* _Directions_
Find the line with "septembre 2021" and the line with "Personalize cookies" in the entries below; output exactly those two lines, every line between them, and no others.

##### Data for the task

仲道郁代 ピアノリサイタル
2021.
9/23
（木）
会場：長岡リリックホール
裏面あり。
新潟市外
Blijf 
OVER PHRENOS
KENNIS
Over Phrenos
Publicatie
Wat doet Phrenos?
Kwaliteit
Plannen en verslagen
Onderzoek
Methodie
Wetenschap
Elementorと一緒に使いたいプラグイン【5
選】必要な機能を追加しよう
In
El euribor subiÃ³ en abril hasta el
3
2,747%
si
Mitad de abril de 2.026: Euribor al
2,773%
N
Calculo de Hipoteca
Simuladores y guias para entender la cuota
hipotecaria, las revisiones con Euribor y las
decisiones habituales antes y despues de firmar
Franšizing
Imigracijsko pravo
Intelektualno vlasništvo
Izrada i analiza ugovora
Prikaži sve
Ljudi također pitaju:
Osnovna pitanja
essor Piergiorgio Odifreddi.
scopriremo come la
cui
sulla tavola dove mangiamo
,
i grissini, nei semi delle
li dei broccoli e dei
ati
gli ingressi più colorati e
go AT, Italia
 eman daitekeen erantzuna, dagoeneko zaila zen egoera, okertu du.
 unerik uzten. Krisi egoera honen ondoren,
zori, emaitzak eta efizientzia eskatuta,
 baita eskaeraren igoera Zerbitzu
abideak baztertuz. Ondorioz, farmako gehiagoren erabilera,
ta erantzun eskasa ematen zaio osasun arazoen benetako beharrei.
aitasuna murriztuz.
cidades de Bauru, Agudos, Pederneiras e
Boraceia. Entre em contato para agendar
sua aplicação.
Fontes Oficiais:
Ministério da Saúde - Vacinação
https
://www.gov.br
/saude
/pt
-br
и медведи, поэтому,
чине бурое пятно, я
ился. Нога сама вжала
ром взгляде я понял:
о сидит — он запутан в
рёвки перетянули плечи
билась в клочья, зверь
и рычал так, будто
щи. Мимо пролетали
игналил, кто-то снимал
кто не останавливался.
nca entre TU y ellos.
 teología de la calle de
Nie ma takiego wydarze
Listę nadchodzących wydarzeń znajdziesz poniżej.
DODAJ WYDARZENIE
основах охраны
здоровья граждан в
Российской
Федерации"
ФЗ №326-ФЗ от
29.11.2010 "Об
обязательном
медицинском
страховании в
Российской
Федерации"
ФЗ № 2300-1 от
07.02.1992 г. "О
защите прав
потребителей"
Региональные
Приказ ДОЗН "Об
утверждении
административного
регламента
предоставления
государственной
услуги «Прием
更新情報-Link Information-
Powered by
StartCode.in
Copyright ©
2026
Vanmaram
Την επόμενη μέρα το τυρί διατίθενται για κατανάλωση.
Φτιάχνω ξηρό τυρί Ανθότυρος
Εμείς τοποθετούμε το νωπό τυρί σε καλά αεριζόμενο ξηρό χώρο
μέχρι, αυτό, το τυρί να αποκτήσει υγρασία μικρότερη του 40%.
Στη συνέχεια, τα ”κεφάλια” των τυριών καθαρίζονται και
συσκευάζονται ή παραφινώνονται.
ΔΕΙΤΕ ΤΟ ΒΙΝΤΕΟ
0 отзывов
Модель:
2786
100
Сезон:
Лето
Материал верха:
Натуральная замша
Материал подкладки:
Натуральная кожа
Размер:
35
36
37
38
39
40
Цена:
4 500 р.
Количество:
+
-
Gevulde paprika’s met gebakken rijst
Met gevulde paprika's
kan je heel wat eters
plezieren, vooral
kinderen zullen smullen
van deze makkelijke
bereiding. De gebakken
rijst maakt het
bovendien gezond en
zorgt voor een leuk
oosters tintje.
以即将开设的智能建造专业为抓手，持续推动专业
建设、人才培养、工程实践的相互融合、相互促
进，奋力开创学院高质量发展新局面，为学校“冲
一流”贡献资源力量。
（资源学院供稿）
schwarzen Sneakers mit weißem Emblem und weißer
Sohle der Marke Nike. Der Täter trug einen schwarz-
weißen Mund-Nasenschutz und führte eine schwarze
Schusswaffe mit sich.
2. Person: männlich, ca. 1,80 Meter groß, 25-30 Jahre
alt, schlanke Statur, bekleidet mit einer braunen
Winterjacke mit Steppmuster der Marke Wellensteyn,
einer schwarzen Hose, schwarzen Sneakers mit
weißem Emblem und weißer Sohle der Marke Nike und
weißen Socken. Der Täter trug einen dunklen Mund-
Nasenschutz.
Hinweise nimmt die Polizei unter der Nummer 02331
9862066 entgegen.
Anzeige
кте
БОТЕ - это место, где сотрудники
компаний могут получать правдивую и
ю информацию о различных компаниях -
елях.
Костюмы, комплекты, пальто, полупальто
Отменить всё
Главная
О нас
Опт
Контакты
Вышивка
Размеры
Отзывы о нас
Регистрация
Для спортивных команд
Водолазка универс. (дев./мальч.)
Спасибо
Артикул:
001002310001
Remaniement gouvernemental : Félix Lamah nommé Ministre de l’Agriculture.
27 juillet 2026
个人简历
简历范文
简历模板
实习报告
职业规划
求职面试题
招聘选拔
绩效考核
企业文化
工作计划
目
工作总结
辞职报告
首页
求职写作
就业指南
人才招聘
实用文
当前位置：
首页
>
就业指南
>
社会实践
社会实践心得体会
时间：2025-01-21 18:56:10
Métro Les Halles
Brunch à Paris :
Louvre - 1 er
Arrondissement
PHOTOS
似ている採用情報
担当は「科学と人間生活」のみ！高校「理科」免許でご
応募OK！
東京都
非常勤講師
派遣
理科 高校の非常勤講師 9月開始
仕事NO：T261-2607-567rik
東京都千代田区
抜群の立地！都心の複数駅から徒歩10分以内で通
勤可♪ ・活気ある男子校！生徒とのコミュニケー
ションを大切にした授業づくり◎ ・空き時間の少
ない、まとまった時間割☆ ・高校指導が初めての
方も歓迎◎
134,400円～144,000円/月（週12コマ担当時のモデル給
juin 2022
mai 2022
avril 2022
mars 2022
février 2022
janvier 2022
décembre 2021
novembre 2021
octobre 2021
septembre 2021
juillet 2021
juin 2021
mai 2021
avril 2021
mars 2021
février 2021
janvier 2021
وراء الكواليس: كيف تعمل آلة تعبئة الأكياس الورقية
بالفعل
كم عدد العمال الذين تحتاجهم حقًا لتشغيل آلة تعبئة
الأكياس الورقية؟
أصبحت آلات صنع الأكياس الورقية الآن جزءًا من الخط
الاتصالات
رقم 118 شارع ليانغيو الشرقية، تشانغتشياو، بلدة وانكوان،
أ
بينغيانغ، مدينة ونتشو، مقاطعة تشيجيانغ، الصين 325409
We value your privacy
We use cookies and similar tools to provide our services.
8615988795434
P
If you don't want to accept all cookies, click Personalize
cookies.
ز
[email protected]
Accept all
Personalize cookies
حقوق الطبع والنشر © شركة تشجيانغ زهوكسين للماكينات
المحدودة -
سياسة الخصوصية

##########

* _Answer section_
septembre 2021
juillet 2021
juin 2021
mai 2021
avril 2021
mars 2021
février 2021
janvier 2021
وراء الكواليس: كيف تعمل آلة تعبئة الأكياس الورقية
بالفعل
كم عدد العمال الذين تحتاجهم حقًا لتشغيل آلة تعبئة
الأكياس الورقية؟
أصبحت آلات صنع الأكياس الورقية الآن جزءًا من الخط
الاتصالات
رقم 118 شارع ليانغيو الشرقية، تشانغتشياو، بلدة وانكوان،
أ
بينغيانغ، مدينة ونتشو، مقاطعة تشيجيانغ، الصين 325409
We value your privacy
We use cookies and similar tools to provide our services.
8615988795434
P
If you don't want to accept all cookies, click Personalize
cookies.
ز
[email protected]
Accept all
Personalize cookies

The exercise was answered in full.